* _What the task requires_: The required answer is the data below, restated word for word with images omitted.
○ ○ ○ ○ ○
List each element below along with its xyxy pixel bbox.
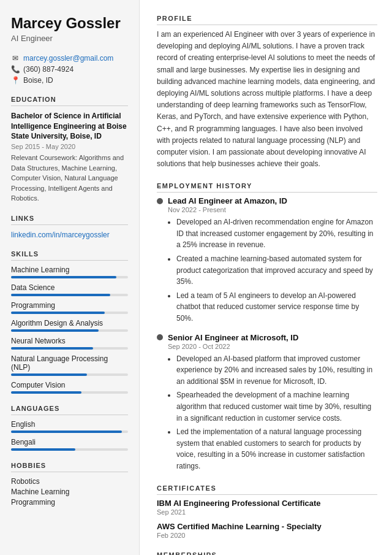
skill-bar-bg [11,276,128,278]
job-dot [157,334,163,340]
certs-list: IBM AI Engineering Professional Certific… [157,499,377,539]
candidate-name: Marcey Gossler [11,15,128,33]
skill-item: Programming [11,301,128,314]
hobbies-list: RoboticsMachine LearningProgramming [11,477,128,507]
education-degree: Bachelor of Science in Artificial Intell… [11,111,128,142]
email-icon: ✉ [11,54,20,63]
skill-item: Neural Networks [11,337,128,350]
language-item: English [11,420,128,433]
main-content: Profile I am an experienced AI Engineer … [140,0,392,555]
candidate-title: AI Engineer [11,34,128,43]
education-section-title: Education [11,96,128,106]
skill-label: Algorithm Design & Analysis [11,319,128,327]
cert-name: IBM AI Engineering Professional Certific… [157,499,377,508]
hobby-item: Machine Learning [11,488,128,496]
job-bullets: Developed an AI-based platform that impr… [168,353,377,472]
contact-email: ✉ marcey.gossler@gmail.com [11,54,128,63]
certificates-section: Certificates IBM AI Engineering Professi… [157,484,377,539]
job-bullet: Developed an AI-driven recommendation en… [176,216,377,251]
skill-bar-fill [11,312,105,314]
language-bar-bg [11,431,128,433]
jobs-list: Lead AI Engineer at Amazon, ID Nov 2022 … [157,196,377,472]
skill-bar-bg [11,329,128,332]
skill-bar-bg [11,294,128,296]
job-bullets: Developed an AI-driven recommendation en… [168,216,377,324]
skill-bar-bg [11,391,128,394]
cert-name: AWS Certified Machine Learning - Special… [157,522,377,531]
language-bar-fill [11,448,75,451]
skill-item: Machine Learning [11,266,128,278]
language-bar-fill [11,431,122,433]
languages-list: English Bengali [11,420,128,451]
memberships-section: Memberships Association for the Advancem… [157,551,377,555]
job-bullet: Developed an AI-based platform that impr… [176,353,377,388]
skill-label: Data Science [11,283,128,292]
skill-label: Programming [11,301,128,310]
language-label: English [11,420,128,429]
skill-label: Machine Learning [11,266,128,274]
cert-date: Feb 2020 [157,532,377,539]
skill-bar-bg [11,347,128,350]
job-entry: Senior AI Engineer at Microsoft, ID Sep … [157,333,377,472]
job-entry: Lead AI Engineer at Amazon, ID Nov 2022 … [157,196,377,324]
job-dot [157,198,163,204]
profile-section-title: Profile [157,15,377,25]
skill-bar-fill [11,276,116,278]
hobbies-section-title: Hobbies [11,462,128,472]
cert-entry: IBM AI Engineering Professional Certific… [157,499,377,516]
skill-bar-fill [11,347,93,350]
skills-list: Machine Learning Data Science Programmin… [11,266,128,394]
job-date: Nov 2022 - Present [168,206,377,213]
contact-location: 📍 Boise, ID [11,76,128,85]
linkedin-link[interactable]: linkedin.com/in/marceygossler [11,231,110,239]
job-date: Sep 2020 - Oct 2022 [168,343,377,350]
language-item: Bengali [11,438,128,451]
job-bullet: Spearheaded the development of a machine… [176,389,377,424]
job-bullet: Led the implementation of a natural lang… [176,426,377,472]
email-link[interactable]: marcey.gossler@gmail.com [23,54,113,63]
memberships-section-title: Memberships [157,551,377,555]
certificates-section-title: Certificates [157,484,377,495]
skill-bar-fill [11,329,99,332]
skill-label: Natural Language Processing (NLP) [11,354,128,372]
language-label: Bengali [11,438,128,446]
skill-label: Neural Networks [11,337,128,345]
profile-text: I am an experienced AI Engineer with ove… [157,29,377,170]
phone-icon: 📞 [11,65,20,74]
coursework-label: Relevant Coursework: [11,154,79,161]
location-icon: 📍 [11,76,20,85]
skill-item: Data Science [11,283,128,296]
skill-label: Computer Vision [11,381,128,389]
cert-entry: AWS Certified Machine Learning - Special… [157,522,377,539]
skill-bar-fill [11,391,81,394]
skill-bar-fill [11,294,110,296]
links-section-title: Links [11,215,128,225]
skill-bar-fill [11,373,87,376]
hobby-item: Robotics [11,477,128,486]
skill-item: Algorithm Design & Analysis [11,319,128,332]
education-date: Sep 2015 - May 2020 [11,143,128,150]
contact-phone: 📞 (360) 887-4924 [11,65,128,74]
profile-section: Profile I am an experienced AI Engineer … [157,15,377,170]
job-bullet: Led a team of 5 AI engineers to develop … [176,290,377,324]
skill-item: Computer Vision [11,381,128,394]
cert-date: Sep 2021 [157,508,377,516]
language-bar-bg [11,448,128,451]
employment-section-title: Employment History [157,182,377,193]
job-bullet: Created a machine learning-based automat… [176,253,377,288]
skill-bar-bg [11,312,128,314]
job-title: Senior AI Engineer at Microsoft, ID [157,333,377,342]
skill-item: Natural Language Processing (NLP) [11,354,128,376]
education-coursework: Relevant Coursework: Algorithms and Data… [11,153,128,204]
sidebar: Marcey Gossler AI Engineer ✉ marcey.goss… [0,0,140,555]
job-title: Lead AI Engineer at Amazon, ID [157,196,377,205]
skills-section-title: Skills [11,250,128,261]
hobby-item: Programming [11,498,128,507]
employment-section: Employment History Lead AI Engineer at A… [157,182,377,472]
skill-bar-bg [11,373,128,376]
languages-section-title: Languages [11,405,128,415]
○ ○ ○ ○ ○
* _Answer space_:
List each element below along with its xyxy pixel bbox.
skill-bar-bg [11,276,128,278]
job-dot [157,334,163,340]
certs-list: IBM AI Engineering Professional Certific… [157,499,377,539]
candidate-name: Marcey Gossler [11,15,128,33]
skill-item: Programming [11,301,128,314]
hobbies-list: RoboticsMachine LearningProgramming [11,477,128,507]
education-degree: Bachelor of Science in Artificial Intell… [11,111,128,142]
email-icon: ✉ [11,54,20,63]
skill-item: Neural Networks [11,337,128,350]
language-item: English [11,420,128,433]
main-content: Profile I am an experienced AI Engineer … [140,0,392,555]
candidate-title: AI Engineer [11,34,128,43]
education-section-title: Education [11,96,128,106]
skill-label: Algorithm Design & Analysis [11,319,128,327]
cert-name: IBM AI Engineering Professional Certific… [157,499,377,508]
hobby-item: Machine Learning [11,488,128,496]
job-bullets: Developed an AI-based platform that impr… [168,353,377,472]
contact-email: ✉ marcey.gossler@gmail.com [11,54,128,63]
certificates-section: Certificates IBM AI Engineering Professi… [157,484,377,539]
job-bullet: Developed an AI-driven recommendation en… [176,216,377,251]
skill-bar-fill [11,312,105,314]
language-bar-bg [11,431,128,433]
jobs-list: Lead AI Engineer at Amazon, ID Nov 2022 … [157,196,377,472]
skill-bar-bg [11,329,128,332]
skill-bar-bg [11,294,128,296]
job-bullets: Developed an AI-driven recommendation en… [168,216,377,324]
skill-bar-bg [11,391,128,394]
cert-name: AWS Certified Machine Learning - Special… [157,522,377,531]
language-bar-fill [11,448,75,451]
skill-item: Machine Learning [11,266,128,278]
language-bar-fill [11,431,122,433]
languages-list: English Bengali [11,420,128,451]
memberships-section: Memberships Association for the Advancem… [157,551,377,555]
job-bullet: Developed an AI-based platform that impr… [176,353,377,388]
skill-label: Data Science [11,283,128,292]
skill-label: Programming [11,301,128,310]
language-label: English [11,420,128,429]
skill-label: Machine Learning [11,266,128,274]
cert-date: Feb 2020 [157,532,377,539]
skill-bar-bg [11,347,128,350]
job-entry: Senior AI Engineer at Microsoft, ID Sep … [157,333,377,472]
job-entry: Lead AI Engineer at Amazon, ID Nov 2022 … [157,196,377,324]
job-dot [157,198,163,204]
profile-section-title: Profile [157,15,377,25]
skill-bar-fill [11,276,116,278]
hobbies-section-title: Hobbies [11,462,128,472]
cert-entry: IBM AI Engineering Professional Certific… [157,499,377,516]
skill-bar-fill [11,347,93,350]
skills-list: Machine Learning Data Science Programmin… [11,266,128,394]
job-date: Nov 2022 - Present [168,206,377,213]
contact-location: 📍 Boise, ID [11,76,128,85]
linkedin-link[interactable]: linkedin.com/in/marceygossler [11,231,110,239]
job-date: Sep 2020 - Oct 2022 [168,343,377,350]
language-item: Bengali [11,438,128,451]
job-bullet: Spearheaded the development of a machine… [176,389,377,424]
job-bullet: Led the implementation of a natural lang… [176,426,377,472]
email-link[interactable]: marcey.gossler@gmail.com [23,54,113,63]
memberships-section-title: Memberships [157,551,377,555]
certificates-section-title: Certificates [157,484,377,495]
skill-bar-fill [11,329,99,332]
skill-label: Natural Language Processing (NLP) [11,354,128,372]
language-label: Bengali [11,438,128,446]
skill-label: Neural Networks [11,337,128,345]
profile-text: I am an experienced AI Engineer with ove… [157,29,377,170]
phone-icon: 📞 [11,65,20,74]
coursework-label: Relevant Coursework: [11,154,79,161]
location-icon: 📍 [11,76,20,85]
skill-item: Data Science [11,283,128,296]
skill-label: Computer Vision [11,381,128,389]
cert-entry: AWS Certified Machine Learning - Special… [157,522,377,539]
skill-bar-fill [11,391,81,394]
skill-bar-fill [11,294,110,296]
links-section-title: Links [11,215,128,225]
skill-bar-fill [11,373,87,376]
hobby-item: Robotics [11,477,128,486]
skill-item: Algorithm Design & Analysis [11,319,128,332]
education-date: Sep 2015 - May 2020 [11,143,128,150]
contact-phone: 📞 (360) 887-4924 [11,65,128,74]
profile-section: Profile I am an experienced AI Engineer … [157,15,377,170]
job-bullet: Led a team of 5 AI engineers to develop … [176,290,377,324]
skill-item: Computer Vision [11,381,128,394]
cert-date: Sep 2021 [157,508,377,516]
language-bar-bg [11,448,128,451]
employment-section-title: Employment History [157,182,377,193]
job-bullet: Created a machine learning-based automat… [176,253,377,288]
skill-bar-bg [11,312,128,314]
job-title: Senior AI Engineer at Microsoft, ID [157,333,377,342]
skill-item: Natural Language Processing (NLP) [11,354,128,376]
education-coursework: Relevant Coursework: Algorithms and Data… [11,153,128,204]
sidebar: Marcey Gossler AI Engineer ✉ marcey.goss… [0,0,140,555]
job-title: Lead AI Engineer at Amazon, ID [157,196,377,205]
skills-section-title: Skills [11,250,128,261]
hobby-item: Programming [11,498,128,507]
employment-section: Employment History Lead AI Engineer at A… [157,182,377,472]
skill-bar-bg [11,373,128,376]
languages-section-title: Languages [11,405,128,415]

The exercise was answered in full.